When you move, you feel a loss with leaving your home. You take a walk around every room and remember family dinners, new babies, waking up on Saturday morning in your PJ’s and curled up on your favorite chair. None of us can imagine the horror of leaving our home unexpectedly to save our life. But that’s what happened to thousands in the recent storms that hit the Houston, Texas area.

It didn’t happen without warning. Most Houstonians heard the forecast, and most prepared because it’s part of the weather you deal with every day in Houston. However, no one could imagine a storm with the strength and pattern Hurricane Harvey thrust upon us. As a longtime resident of Houston, I can assure you, I have never seen anything like it and it continues to feel surreal.

If you’re one of the people living in Houston, you may feel a sense of relief that you weren’t hit. But you also may feel what thousands feel who survived - a need to help those who lost their homes and risked their life leaving. If you’re trying to help someone as they grieve, it’s important to remember that they will heal faster if you listen and let them talk about it. They won’t get over it, and they won’t ever return to their “normal” self. However, they can return to a more insightful, understanding, and grateful self if you’re willing to be present, listen, and show love instead of talking at them.

A monumental loss, such as a flooded home, is experienced in stages. Elisabeth Kubler-Ross identified five stages that are most commonly experienced after a catastrophic loss. In each stage listed below, I mention what the person may feel like and what you can do to help:

  1. Denial. Initially, most people told themselves they’d be okay. They had family and plenty of food. Upon rescue, people are grateful to simply have their lives and may be in denial about the amount of loss they suffered.

  • HELPER’S ROLE: Reassure them that no one could have predicted the severity of the storm. Reassure them that hindsight is easier, and it’s about what they do with the situation now that will mean the most in their recovery.

  1. Anger. This stage comes and goes and is completely normal as the recovery continues. Why isn’t more being done to help us? How will we make it through? You begin blaming others because of your fear. You want to have some sense of control when you feel out of control.

  • HELPER’S ROLE: Allow them to talk about their anger.

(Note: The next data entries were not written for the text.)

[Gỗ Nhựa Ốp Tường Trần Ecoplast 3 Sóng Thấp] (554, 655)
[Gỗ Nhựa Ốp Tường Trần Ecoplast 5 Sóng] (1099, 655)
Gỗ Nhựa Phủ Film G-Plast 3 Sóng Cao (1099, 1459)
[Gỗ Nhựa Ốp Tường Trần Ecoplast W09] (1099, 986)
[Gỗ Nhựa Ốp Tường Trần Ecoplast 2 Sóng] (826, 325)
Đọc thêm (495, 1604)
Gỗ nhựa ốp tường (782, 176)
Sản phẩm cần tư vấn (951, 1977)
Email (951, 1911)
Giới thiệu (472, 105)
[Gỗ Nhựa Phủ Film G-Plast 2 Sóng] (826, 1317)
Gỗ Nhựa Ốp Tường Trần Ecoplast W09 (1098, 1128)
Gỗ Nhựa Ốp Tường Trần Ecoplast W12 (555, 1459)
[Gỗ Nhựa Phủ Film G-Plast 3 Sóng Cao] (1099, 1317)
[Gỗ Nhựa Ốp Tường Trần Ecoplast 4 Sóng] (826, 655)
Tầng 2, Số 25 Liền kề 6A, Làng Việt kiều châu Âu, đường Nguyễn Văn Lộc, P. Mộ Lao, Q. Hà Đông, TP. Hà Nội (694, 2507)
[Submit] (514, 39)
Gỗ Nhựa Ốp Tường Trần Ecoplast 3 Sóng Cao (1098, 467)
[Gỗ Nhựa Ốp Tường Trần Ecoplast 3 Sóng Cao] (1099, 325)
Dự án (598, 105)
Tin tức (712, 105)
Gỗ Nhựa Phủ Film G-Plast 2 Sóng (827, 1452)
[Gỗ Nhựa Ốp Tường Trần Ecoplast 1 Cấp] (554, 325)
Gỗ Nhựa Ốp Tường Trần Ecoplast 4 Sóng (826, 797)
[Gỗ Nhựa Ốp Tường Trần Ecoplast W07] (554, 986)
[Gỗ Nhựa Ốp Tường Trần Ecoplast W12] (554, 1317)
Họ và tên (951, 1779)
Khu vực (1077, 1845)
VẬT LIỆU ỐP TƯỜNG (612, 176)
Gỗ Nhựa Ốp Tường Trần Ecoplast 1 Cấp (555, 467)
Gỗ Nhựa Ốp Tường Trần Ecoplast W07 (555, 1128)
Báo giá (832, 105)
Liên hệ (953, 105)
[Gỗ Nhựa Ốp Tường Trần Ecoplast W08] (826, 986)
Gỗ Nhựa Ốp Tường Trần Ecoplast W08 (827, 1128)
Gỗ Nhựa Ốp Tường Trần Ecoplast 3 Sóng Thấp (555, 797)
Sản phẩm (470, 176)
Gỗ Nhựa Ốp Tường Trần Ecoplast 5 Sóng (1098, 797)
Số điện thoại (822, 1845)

Do not judge them as being ungrateful.

  1. Bargaining. As you begin dealing with your anger, you begin making more bargains. This stage is commonly expressed by praying for God to help you, but if God doesn’t work fast enough it fuels your anger again.

  • HELPER’S ROLE: Reassure them that you’re praying with them. Then turn your focus to what the two of you can do together that will help.

  1. Depression. This stage is the most difficult when you’re experiencing it. It goes on and on, and the stress you feel is overwhelming. If extended long enough, you may feel like you don’t even care.

  • HELPERS ROLE: Remind them that you are there, and be present. Become a routine in their life so they can count on you to be there for them. Keep your word and be as consistent as possible. They need to know you are the real thing.

  1. Acceptance. Eventually your feelings of sadness, grief, and overwhelming stress will be accepted. From here, you may begin to see a light. It may not last long, and it may change to anger again, but that’s okay. In this case, it’s normal to feel sad, mad, and accepting all in the same day.

  • HELPER’S ROLE: Take small steps with them. When they get overwhelmed, remind them how far they’ve come and what a good job they’re doing. This is the stage to encourage and remind them of their strength.

There is a catastrophic loss in Texas right now, and that means an incredible opportunity for everyone to reach out, connect, and be part of the healing.